Now, perhaps you agree with that and perhaps you don’t. Personally the centrist take is pretty well-aligned with my interests and personal views. But the problem I have with using technocratic means of narrowing the Overton window is that removing from public the scope to debate or indeed democratically alter fundamental aspects of the type of government wanted or needed turns what should be a benign, self-sustaining consensus on what constitutes ‘moderate’ government into something altogether more suffocating and authoritarian. (I also think it’s a major contributor to the modern perception that ‘they’re all the same’ and it doesn’t matter who you vote for. Because, increasingly, it doesn’t, as all politicians are constrained within the same narrow band of what the EU consensus considers acceptable political policy.)

That quiet, smiling and superficially democratic suppression of any political view deemed to deviate too far from the consensus – either leftwards or rightwards – is reflected in a similarly stifling social pressure that declares that All Serious And Nice People hold views within a narrow range that corresponds to the centrist political consensus. People whose political views fall within that range tend to be supportive of the EU, because they see it as a safeguard of their moral outlook against the vaguely dangerous forces of ‘populism’, ie those riotous, under-educated plebs who persist in holding political views that don’t quite fit. Why would we want to give any encouragement to fascists or communists? Surely we’ve worked out the right way to do politics in the centre and that’s that? Similarly, at the level of culture and beliefs, surely the social consensus condemning racists, anarchists and other outlier views is a good thing?

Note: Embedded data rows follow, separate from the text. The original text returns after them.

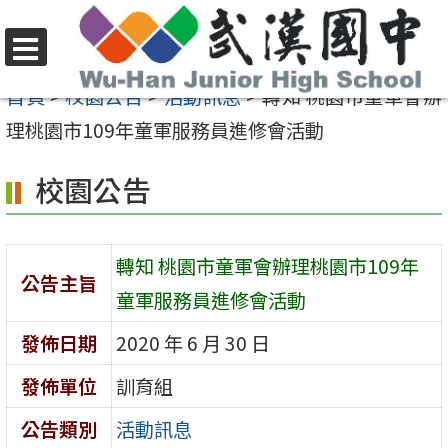
跳
至
選
主
首頁
>
校園公告
>
活動訊息
>
轉知 桃園市童軍會辦
單
要
理桃園市109年童軍服務員進修會活動
內
校園公告
容
區
轉知 桃園市童軍會辦理桃園市109年
公告主旨
童軍服務員進修會活動
發佈日期
2020 年 6 月 30 日
發佈單位
訓育組
公告類別
活動訊息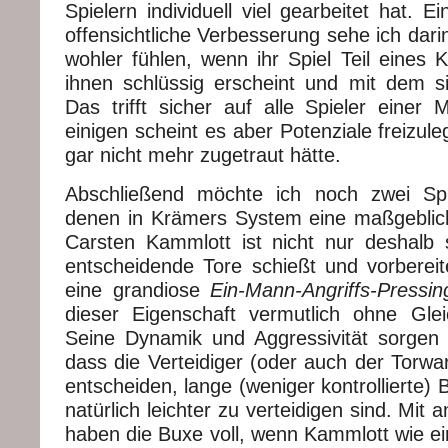
Spielern individuell viel gearbeitet hat. E
offensichtliche Verbesserung sehe ich darin
wohler fühlen, wenn ihr Spiel Teil eines 
ihnen schlüssig erscheint und mit dem sie
Das trifft sicher auf alle Spieler einer 
einigen scheint es aber Potenziale freizul
gar nicht mehr zugetraut hätte.
Abschließend möchte ich noch zwei Spi
denen in Krämers System eine maßgeblic
Carsten Kammlott ist nicht nur deshalb s
entscheidende Tore schießt und vorbereite
eine grandiose
Ein-Mann-Angriffs-Pressi
dieser Eigenschaft vermutlich ohne Gle
Seine Dynamik und Aggressivität sorgen n
dass die Verteidiger (oder auch der Torwart
entscheiden, lange (weniger kontrollierte) B
natürlich leichter zu verteidigen sind. Mit
haben die Buxe voll, wenn Kammlott wie ei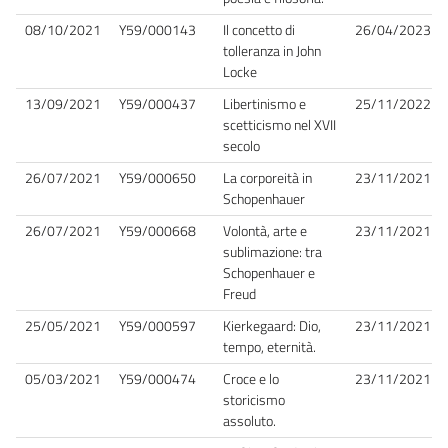
08/10/2021
Y59/000143
Il concetto di
26/04/2023
tolleranza in John
Locke
13/09/2021
Y59/000437
Libertinismo e
25/11/2022
scetticismo nel XVII
secolo
26/07/2021
Y59/000650
La corporeità in
23/11/2021
Schopenhauer
26/07/2021
Y59/000668
Volontà, arte e
23/11/2021
sublimazione: tra
Schopenhauer e
Freud
25/05/2021
Y59/000597
Kierkegaard: Dio,
23/11/2021
tempo, eternità.
05/03/2021
Y59/000474
Croce e lo
23/11/2021
storicismo
assoluto.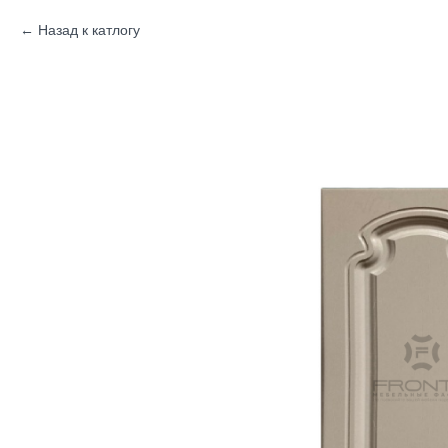
Назад к катлогу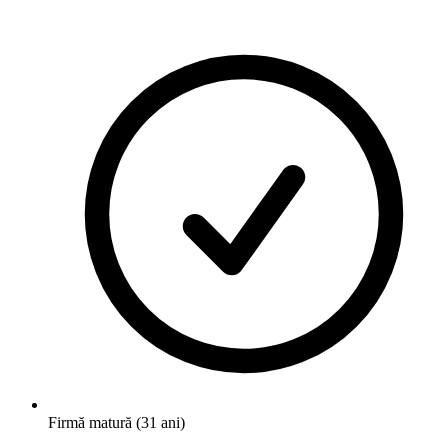
Firmă matură (31 ani)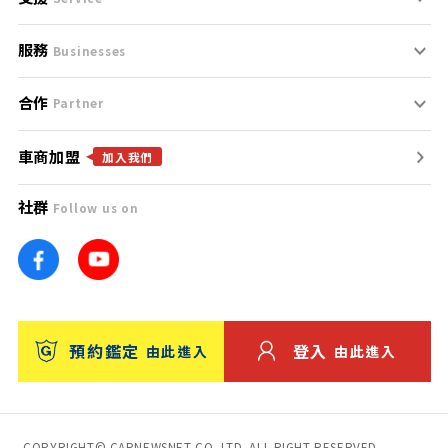
服務
支援中心
服務條款
Businesses
合作
什麼是Goo鑑定？
聯絡我們
免責聲明
Partner
車商加盟
合作夥伴
找好車
隱私權政策
加入我們
社群
Follow us on
廣告合作
找好店
團隊
找海外車
車訊網
消費者評價
台灣優良中古車商大獎
預約鑑定
登入
由此進入
由此進入
保固
收費服務
COPYRIGHT© CARNEWSNET CO.,LTD. ALL RIGHT RESERVED.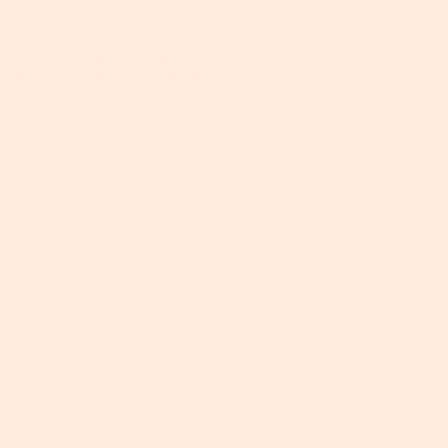
werden können, wird ihr garantiert gefallen.
Unsere Empfehlung: Abschließbares
Schmuckkästchen Weiß
✔ 16 Stecklöcher für Ohrringe, 7 Rollen für Ringe, 8 Haken
für Ketten
✔ 2 Schubladen mit 1 großem und 4 kleinen Fächern für
Schmuck
✔ Elegantes Kunstleder an der Außenseite, weicher Samt
an der Innenseite
✔ Perfekt für untewegs
✔ Inklusive Tragegriff, Spiegel, Schloss
Überraschen Sie Ihre Liebste am Valentinstag mit einer
einzigartigen Geschenkidee! Die elegante SONGMICS
Schmuckschatulle bietet alles, was das Herz einer Frau
begehrt. Mit 16 Stecklöchern für Ohrringe, 7 Rollen für Ringe
und 8 Haken für Ketten, hast du genug Platz für alle deine
Schätze.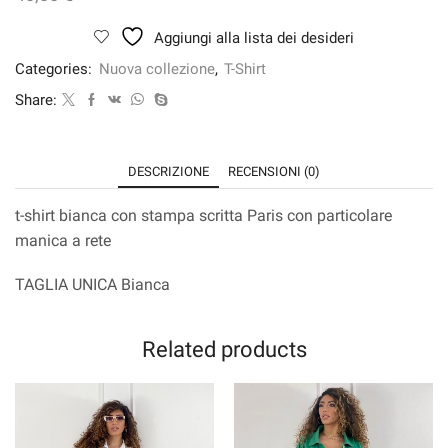
Aggiungi alla lista dei desideri
Categories:
Nuova collezione
,
T-Shirt
Share:
DESCRIZIONE
RECENSIONI (0)
t-shirt bianca con stampa scritta Paris con particolare
manica a rete
TAGLIA UNICA Bianca
Related products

So in a very real way the European centrist consensus has created the EU as a mechanism for keeping unruly electorates on the political straight and narrow. And the same mindset has set busily about painting anyone whose views fall outside its acceptable range as mad, dangerous, evil, racist, destructive and otherwise generally Not Our Type. In a word, arseholes.

On the whole my own views are pretty centrist. But I don’t think it’s healthy to shut discussion down like this. We shouldn’t stifle political diversity, even when it’s unpalatable: it pushes more extreme views underground and gives them a sense of grievance. You only have to look at the steady rise of right- and left-wing protest movements across Europe to see this in action. And by the same token we shouldn’t silence arseholes: we should debate them, and let their unpleasant views bury them. But fundamentally I welcome viewpoint diversity, because I think it’s a sign of a healthy civic society. And that means allowing scope for there to be a few arseholes – gasp – sometimes even politically aligned with me in some respects.

It’s really important to recognise that the eurosceptic movement – and it is a movement, that goes way beyond left and right, as well as way beyond the UK – is as much about fighting for political and viewpoint diversity in general as it is about the specific grievances that more right- or left-leaning eurosceptic groups have with the EU.